Schon am nächsten Abend war es mit der guten Stimmung allerdings wieder vorbei. Auslöser war die Bedienung des Ladens, in dem wir uns getroffen hatten, eine burschikose, etwas herbe Mittvierzigerin, irgendwo zwischen ganz schön schlau und Guns N’ Roses.
Dass etwas nicht stimmte, merkte ich allerdings erst, als wir im Taxi saßen. Die Zeitspanne davor, wir mochten etwa zweieinhalb bis drei Stunden in der schlechtbeleuchteten Kellerbar verbracht haben, hätte ich ohne zu zögern als harmonisch bezeichnet. Weder hatten wir uns von dem viel zu lauten Elektropunk stören lassen, noch von der hohen Dichte an Menschen, die so wirkten, als wären Tinder, Grindr und Co. einzig erfunden worden, um die Welt an ihrem guten Aussehen und ihrem exquisiten Geschmack teilhaben zu lassen.
Wir hatten pausenlos aneinander herumgefummelt und uns abgefüllt, Klara mit Jägermeister, Mexikaner und Wein, ich mit Tequila Sunrise und Bier. Nun wollten wir zu mir, um das Programm der letzten Nacht zu wiederholen. Klara hatte kurz nach dem Einsteigen noch daran erinnert, dass wir Zigaretten brauchten, also vielleicht eine Tankstelle ansteuern sollten.
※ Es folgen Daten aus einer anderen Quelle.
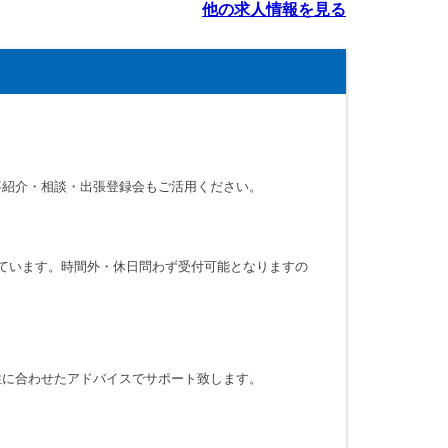
他の求人情報を見る
事紹介・相談・出張登録会もご活用ください。
っています。時間外・休日問わず受付可能となりますの
性に合わせたアドバイスでサポート致します。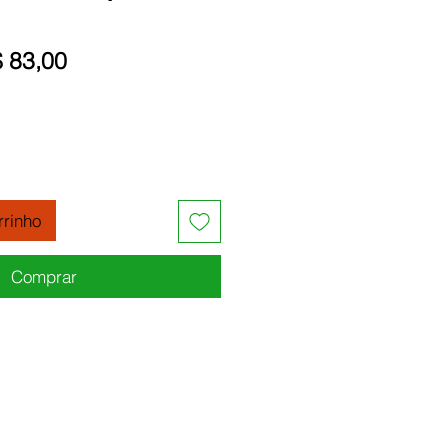
eço
Preço
 83,00
rmal
promocional
rrinho
Comprar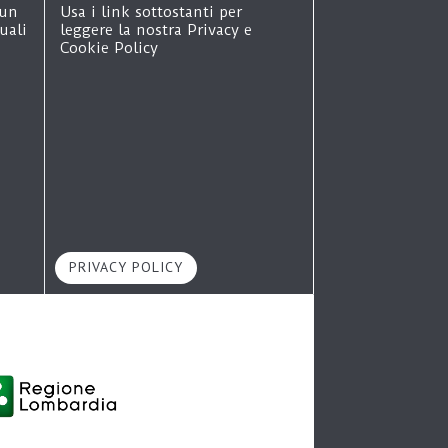
 un
Usa i link sottostanti per
uali
leggere la nostra Privacy e
Cookie Policy
o
n
PRIVACY POLICY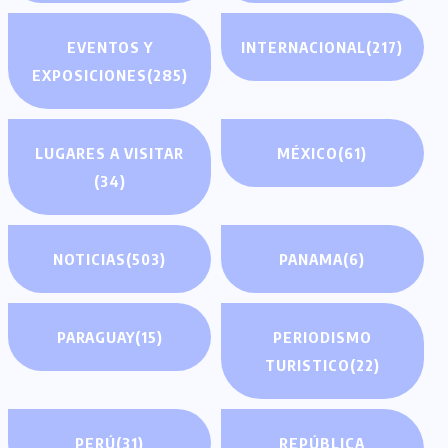
EVENTOS Y
INTERNACIONAL
(217)
EXPOSICIONES
(285)
LUGARES A VISITAR
MÉXICO
(61)
(34)
NOTICIAS
(503)
PANAMA
(6)
PARAGUAY
(15)
PERIODISMO
TURISTICO
(22)
PERÚ
(31)
REPÚBLICA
Umso überraschter war ich, als sie plötzlich sagte: »Du hast sie angebaggert, du Scheißtyp.«
Ich drehte mich um und erwartete ein Lächeln auf ihrem Gesicht, dachte, sie würde scherzen. Aber da war kein Lächeln. Da waren nur Wut und Schmerz. Die Miene versteinert, der Blick ein glühendes Brandeisen.
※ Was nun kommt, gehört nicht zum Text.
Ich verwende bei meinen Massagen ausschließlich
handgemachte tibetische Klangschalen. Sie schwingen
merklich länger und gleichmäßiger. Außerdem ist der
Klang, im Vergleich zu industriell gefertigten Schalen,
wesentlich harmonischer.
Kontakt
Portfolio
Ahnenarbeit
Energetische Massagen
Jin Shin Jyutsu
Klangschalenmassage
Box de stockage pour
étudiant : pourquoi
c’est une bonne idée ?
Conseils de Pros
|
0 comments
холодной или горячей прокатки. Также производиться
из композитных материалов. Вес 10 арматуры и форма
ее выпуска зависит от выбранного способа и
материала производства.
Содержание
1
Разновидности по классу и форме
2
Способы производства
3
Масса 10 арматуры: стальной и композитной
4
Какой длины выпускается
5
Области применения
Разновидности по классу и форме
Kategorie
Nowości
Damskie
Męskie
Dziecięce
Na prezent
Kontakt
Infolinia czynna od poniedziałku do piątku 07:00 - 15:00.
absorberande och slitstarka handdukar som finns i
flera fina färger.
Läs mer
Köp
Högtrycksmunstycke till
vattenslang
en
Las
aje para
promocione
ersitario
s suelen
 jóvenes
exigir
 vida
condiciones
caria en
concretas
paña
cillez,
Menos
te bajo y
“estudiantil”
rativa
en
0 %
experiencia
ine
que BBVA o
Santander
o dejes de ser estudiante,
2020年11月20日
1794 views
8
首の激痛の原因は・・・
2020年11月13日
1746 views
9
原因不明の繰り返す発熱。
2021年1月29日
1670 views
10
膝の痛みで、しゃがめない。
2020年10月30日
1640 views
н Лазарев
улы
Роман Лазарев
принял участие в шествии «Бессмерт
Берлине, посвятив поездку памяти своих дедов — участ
»Wen angebaggert? Und was heißt das überhaupt angebaggert?«, empörte ich mich. »Das Wort ist schon völlig bescheuert.«
Da ich, von Klara abgesehen, den ganzen Abend über mit nur einer Frau gesprochen hatte, war nicht schwer zu erahnen, um wen es ging: die tätowierte Tresenkraft aus der Ü40-Liga. Zu der war ich, weil gutgelaunt, ausnehmend charmant gewesen. Und auch das Trinkgeld war nicht gerade knapp ausgefallen. Es existierte in meiner Erinnerung aber nichts, was auch nur ansatzweise unter die Rubrik Flirtversuch gefallen wäre. Warum auch, wo ich doch in der Begleitung einer Königin unterwegs war? Ich war deshalb sehr gespannt, was Klara mir konkret vorwerfen würde, und – da es eben nichts gab, was zum Vorwurf getaugt hätte – auch meinerseits bereits wütend.
Aber Klara wurde nicht konkret. Klara schwieg. Und als das Taxi vor dem nächsten Rotlicht stoppte, riss sie die Tür auf und lief davon. Ich wollte ihr hinterher, musste aber ja erst noch bezahlen.
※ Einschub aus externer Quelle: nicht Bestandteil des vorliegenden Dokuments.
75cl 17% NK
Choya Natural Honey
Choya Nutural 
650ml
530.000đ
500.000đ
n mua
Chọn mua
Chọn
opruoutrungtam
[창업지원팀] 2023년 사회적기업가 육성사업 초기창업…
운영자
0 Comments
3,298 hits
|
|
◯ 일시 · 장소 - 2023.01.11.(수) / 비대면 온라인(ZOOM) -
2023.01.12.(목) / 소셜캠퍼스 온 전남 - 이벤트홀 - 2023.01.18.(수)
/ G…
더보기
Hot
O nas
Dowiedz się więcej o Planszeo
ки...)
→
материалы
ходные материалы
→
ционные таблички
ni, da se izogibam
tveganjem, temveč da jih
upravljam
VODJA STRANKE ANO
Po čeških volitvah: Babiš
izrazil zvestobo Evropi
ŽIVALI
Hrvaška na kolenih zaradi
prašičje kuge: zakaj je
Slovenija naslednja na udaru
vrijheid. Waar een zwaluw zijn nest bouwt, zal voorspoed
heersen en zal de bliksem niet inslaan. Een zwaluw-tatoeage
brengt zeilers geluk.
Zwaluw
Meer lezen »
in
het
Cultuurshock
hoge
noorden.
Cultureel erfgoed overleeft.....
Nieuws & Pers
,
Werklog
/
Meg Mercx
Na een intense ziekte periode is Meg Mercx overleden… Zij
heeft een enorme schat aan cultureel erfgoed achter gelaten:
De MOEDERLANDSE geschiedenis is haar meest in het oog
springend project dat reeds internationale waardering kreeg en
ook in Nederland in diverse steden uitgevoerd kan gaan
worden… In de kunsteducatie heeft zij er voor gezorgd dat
»Meine ist auch so«, ließ sich der Fahrer ungefragt vernehmen. »Vierundzwanzig Jahre verheiratet, aber wenn ich ’ne andere nur mal von der Seite anschaue, gibt’s gleich Kassandra.«
»Kasalla«, korrigierte ich ihn, während ich mein Portemonnaie aus der Hosentasche friemelte und gleichzeitig aufs Taxameter schielte: 17,20 Euro. Ich drückte meinem neuen Freund und Leidensgefährten einen Zwanziger in die Hand: »Stimmt so.«
Der fühlte sich dadurch nur noch mehr animiert, mich an seinem Eheleben teilhaben zu lassen.
»Vierundzwanzig Jahre. Und verliebt wie am ersten Tag«, brüllte er, bevor ich die Tür von außen zuschlagen konnte.
Es dauerte ein paar Minuten, bis ich Klara gefunden hatte. Sie saß rauchend auf der Eingangstreppe irgendeiner Bildungseinrichtung und starrte auf ihr Smartphone.